Now most people probably know about - or have heard in old Tarzan movies - the Laughing Kookaburra (Dacelo novaguineae) from books, films and tourist information.
There is a good story attached to the scientific name. "Alcedo" is the genus name of a European kingfisher as used by the father of all things binomial Linnaeus. The sharp eyed may have spotted that Dacelo is an anagram of Alcedo. In a 1842 report contributed to by no lesser a person than Charles Darwin the playing of such games in species names was described as "in very bad taste, and is especially calculated to bring the science into contempt". (That must have been a fun group to be involved with) ..... but wait there's more. The specific name novaguineae was used because it was thought that the first specimens of this species were from New Guinea - which they were not! They were from New South Wales!
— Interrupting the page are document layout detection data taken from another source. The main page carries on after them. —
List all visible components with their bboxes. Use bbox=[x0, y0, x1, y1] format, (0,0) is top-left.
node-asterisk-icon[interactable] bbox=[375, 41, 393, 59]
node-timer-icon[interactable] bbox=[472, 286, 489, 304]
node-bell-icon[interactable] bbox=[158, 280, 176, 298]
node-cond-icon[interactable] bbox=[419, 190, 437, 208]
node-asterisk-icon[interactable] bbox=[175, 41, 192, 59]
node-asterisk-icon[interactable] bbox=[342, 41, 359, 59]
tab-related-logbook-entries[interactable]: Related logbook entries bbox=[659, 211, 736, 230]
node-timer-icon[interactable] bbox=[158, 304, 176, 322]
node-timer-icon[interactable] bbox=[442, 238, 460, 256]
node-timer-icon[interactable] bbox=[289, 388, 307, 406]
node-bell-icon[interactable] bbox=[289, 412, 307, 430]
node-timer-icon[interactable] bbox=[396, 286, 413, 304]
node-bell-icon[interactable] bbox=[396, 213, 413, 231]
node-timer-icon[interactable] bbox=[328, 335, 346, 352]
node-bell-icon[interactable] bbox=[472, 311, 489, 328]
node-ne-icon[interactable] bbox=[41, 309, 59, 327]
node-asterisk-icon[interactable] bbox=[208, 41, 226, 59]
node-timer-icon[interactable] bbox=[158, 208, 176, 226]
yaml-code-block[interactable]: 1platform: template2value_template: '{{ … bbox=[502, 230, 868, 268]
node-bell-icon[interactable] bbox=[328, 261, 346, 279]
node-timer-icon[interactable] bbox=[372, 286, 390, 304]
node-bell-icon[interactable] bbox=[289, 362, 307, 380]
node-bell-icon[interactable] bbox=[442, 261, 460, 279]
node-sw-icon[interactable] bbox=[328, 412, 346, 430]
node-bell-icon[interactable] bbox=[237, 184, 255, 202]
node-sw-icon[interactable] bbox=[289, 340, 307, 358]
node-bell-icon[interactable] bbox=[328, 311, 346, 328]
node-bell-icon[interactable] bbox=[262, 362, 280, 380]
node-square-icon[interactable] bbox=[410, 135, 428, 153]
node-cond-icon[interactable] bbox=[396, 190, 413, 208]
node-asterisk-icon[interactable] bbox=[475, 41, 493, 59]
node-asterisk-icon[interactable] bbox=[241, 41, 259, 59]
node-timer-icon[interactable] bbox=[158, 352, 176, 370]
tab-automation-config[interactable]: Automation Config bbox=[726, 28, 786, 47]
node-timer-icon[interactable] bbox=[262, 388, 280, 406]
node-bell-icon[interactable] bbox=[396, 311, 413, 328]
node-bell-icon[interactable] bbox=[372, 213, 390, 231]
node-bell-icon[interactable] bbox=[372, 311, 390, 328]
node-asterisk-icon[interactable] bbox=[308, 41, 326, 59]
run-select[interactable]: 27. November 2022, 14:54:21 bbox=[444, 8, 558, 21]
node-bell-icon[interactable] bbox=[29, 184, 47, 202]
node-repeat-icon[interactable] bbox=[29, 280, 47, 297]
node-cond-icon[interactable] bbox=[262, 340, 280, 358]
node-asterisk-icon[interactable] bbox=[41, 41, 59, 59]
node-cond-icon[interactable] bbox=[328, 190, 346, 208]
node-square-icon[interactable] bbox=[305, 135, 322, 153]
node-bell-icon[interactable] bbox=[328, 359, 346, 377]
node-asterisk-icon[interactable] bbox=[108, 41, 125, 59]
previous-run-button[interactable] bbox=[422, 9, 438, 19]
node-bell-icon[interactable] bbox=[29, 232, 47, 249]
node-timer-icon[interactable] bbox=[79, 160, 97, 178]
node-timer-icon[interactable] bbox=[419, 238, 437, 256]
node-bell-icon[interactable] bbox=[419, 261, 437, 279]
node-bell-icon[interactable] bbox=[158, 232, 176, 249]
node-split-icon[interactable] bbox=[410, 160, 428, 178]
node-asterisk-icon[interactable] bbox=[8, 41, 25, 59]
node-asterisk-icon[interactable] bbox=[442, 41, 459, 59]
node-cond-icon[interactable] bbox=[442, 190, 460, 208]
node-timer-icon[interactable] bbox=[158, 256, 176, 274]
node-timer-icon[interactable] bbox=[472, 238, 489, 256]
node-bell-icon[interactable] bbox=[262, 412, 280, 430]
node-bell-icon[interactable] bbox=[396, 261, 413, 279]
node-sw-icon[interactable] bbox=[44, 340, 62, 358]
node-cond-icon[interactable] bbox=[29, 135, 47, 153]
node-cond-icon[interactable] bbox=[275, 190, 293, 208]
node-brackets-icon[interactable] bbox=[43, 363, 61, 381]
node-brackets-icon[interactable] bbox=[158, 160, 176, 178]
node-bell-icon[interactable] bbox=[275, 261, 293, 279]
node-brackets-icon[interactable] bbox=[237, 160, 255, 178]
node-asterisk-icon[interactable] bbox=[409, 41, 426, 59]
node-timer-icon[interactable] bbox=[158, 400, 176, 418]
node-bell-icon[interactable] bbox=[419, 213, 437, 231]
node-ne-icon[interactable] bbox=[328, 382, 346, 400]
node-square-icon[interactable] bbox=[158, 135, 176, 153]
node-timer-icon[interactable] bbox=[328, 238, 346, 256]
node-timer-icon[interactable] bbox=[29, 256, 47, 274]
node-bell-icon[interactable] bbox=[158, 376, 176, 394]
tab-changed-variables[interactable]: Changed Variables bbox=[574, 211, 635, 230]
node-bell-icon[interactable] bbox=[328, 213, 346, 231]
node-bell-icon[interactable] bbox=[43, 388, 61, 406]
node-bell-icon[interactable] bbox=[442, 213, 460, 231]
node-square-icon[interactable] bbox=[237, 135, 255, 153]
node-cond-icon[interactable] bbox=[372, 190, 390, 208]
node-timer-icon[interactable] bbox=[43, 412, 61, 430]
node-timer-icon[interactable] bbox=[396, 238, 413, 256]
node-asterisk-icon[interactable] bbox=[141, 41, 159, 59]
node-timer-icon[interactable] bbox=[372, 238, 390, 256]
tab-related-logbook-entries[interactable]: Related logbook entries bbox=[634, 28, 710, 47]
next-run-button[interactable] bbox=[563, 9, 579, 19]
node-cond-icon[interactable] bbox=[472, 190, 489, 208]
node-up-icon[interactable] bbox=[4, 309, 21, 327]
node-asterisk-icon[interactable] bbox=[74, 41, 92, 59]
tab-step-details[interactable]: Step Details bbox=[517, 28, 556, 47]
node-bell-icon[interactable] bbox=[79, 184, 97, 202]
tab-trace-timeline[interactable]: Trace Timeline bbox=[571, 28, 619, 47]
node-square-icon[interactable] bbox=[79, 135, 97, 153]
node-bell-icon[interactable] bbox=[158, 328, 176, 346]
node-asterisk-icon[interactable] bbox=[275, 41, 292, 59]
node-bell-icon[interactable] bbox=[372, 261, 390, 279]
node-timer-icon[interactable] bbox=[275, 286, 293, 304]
So the whole name is a bit of a joke all in all!
So here are some pictures of the anagram bird from the wrong country!
The laughing kookaburra is found down the east coast of Australia - but is also common in a small part of Western Australia and Tasmania where they were introduced.
Many people may not be aware that there is another species of Kookaburra in Australia - the Blue Winged Kookaburra (Dacelo leachii). This bird is name for its blue wings (!) and William Leach who described it. The voice of this bird is described as "Appalling, a guttural 'klock, klock' developing into a cacophony of mechanical squawks and screeches" - and while this bird is not the most tuneful I listened to, this seems a bit harsh.
The first two images are of a Blue Winged Kookaburra sat on a light pole at a restaurant on Magnetic Island - I have no idea why the bird has a golden beak! As you can see it was at night!
This next picture is not one of H's best - but it does show the blue wings and tail of this bird rather well - this was taken at a falconry display on Kangaroo Island.
This bird (an occasionally this boy!) is found in Northern Australia - which is why is probably less well known than its Laughing cousin!
And that just about wraps up the One Year Anniversary Post for WBW.